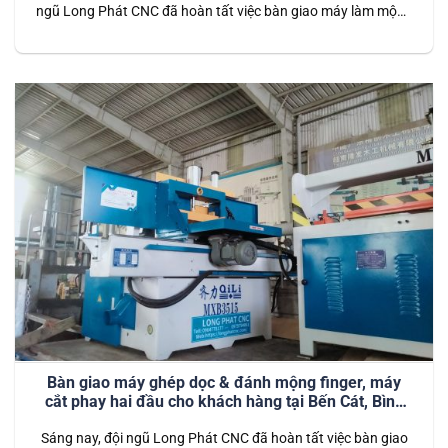
ngũ Long Phát CNC đã hoàn tất việc bàn giao máy làm mộng
đuôi én cho đối tác tại một xưởng sản xuất nội thất lớn. Đây
là bước khởi đầu suôn sẻ, giúp xưởng sản xuất sẵn sàng vận
hành hiệu…
Bàn giao máy ghép dọc & đánh mộng finger, máy
cắt phay hai đầu cho khách hàng tại Bến Cát, Bình
Dương
Sáng nay, đội ngũ Long Phát CNC đã hoàn tất việc bàn giao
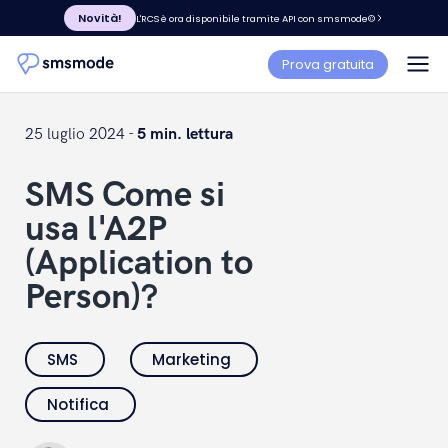
Novità!
L'RCS è ora disponibile tramite API con smsmode©
Prova gratuita
25 luglio 2024 -
5 min. lettura
SMS Come si
usa l'A2P
(Application to
Person)?
SMS
Marketing
Notifica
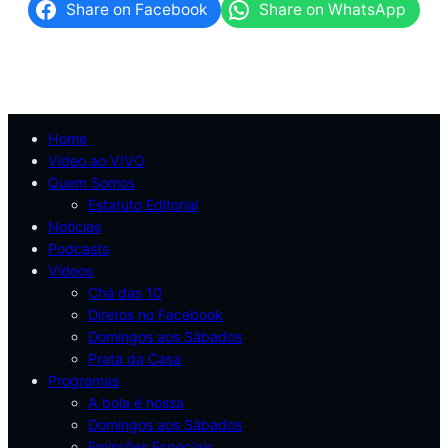
Share on Facebook
Share on WhatsApp
Home
Vídeo ao VIVO
Quem Somos
Estatuto Editorial
Notícias
Podcasts
Vídeos
Chá das 10
Diretos no Facebook
Domingos aos Sábados
Prata da Casa
Programas
A bola é nossa
Domingos aos Sábados
Emissões Especiais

= = = = = = =

Task description: Reproduce each line in the listing above that mentions the string "xưởng".

Problem solution:
đuôi én cho đối tác tại một xưởng sản xuất nội thất lớn. Đây
là bước khởi đầu suôn sẻ, giúp xưởng sản xuất sẵn sàng vận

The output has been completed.